TASK TO CARRY OUT
Please set out each line below exactly as it stands, without the images.

AVAILABLE RECORDS
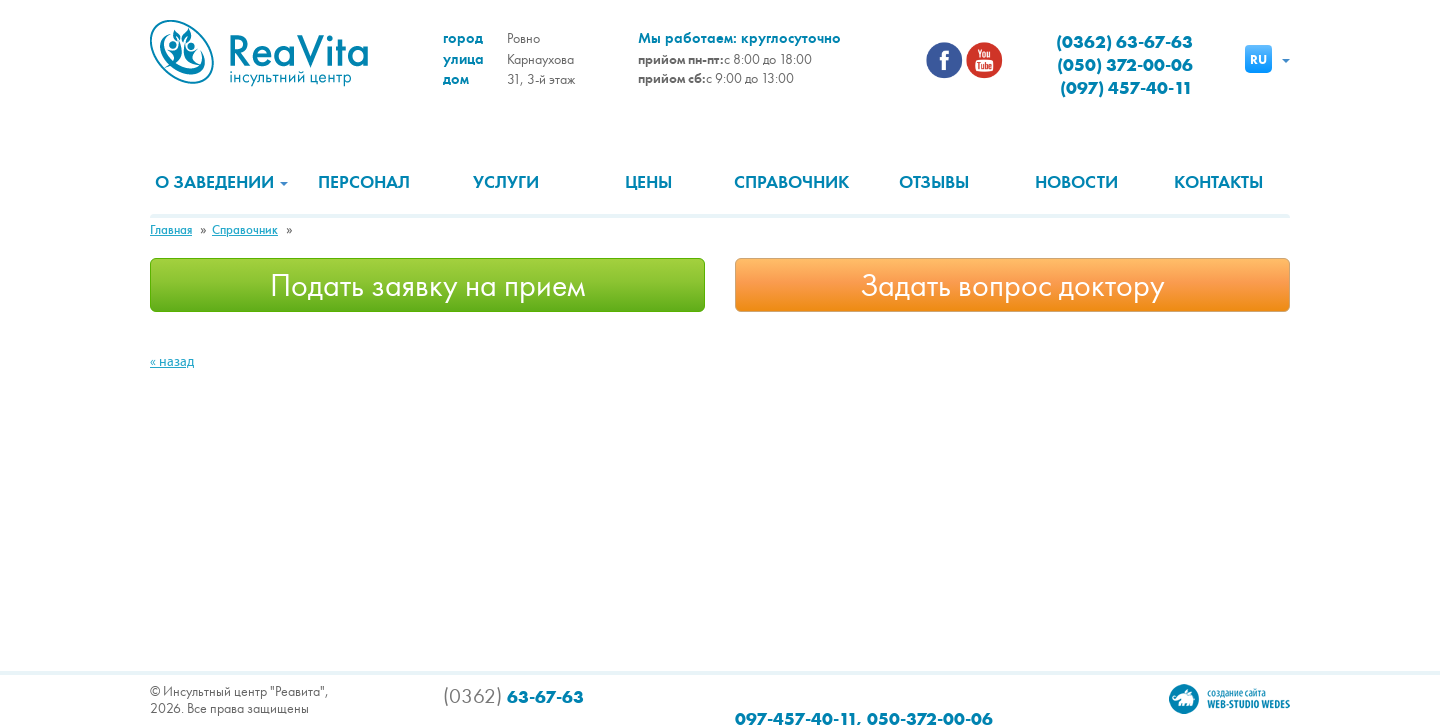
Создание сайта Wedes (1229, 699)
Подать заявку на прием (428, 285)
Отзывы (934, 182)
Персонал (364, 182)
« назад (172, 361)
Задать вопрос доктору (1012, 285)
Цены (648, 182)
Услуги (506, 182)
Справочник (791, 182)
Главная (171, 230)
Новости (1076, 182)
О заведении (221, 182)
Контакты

RESPONSE AREA
Создание сайта Wedes (1229, 699)
Подать заявку на прием (428, 285)
Отзывы (934, 182)
Персонал (364, 182)
« назад (172, 361)
Задать вопрос доктору (1012, 285)
Цены (648, 182)
Услуги (506, 182)
Справочник (791, 182)
Главная (171, 230)
Новости (1076, 182)
О заведении (221, 182)
Контакты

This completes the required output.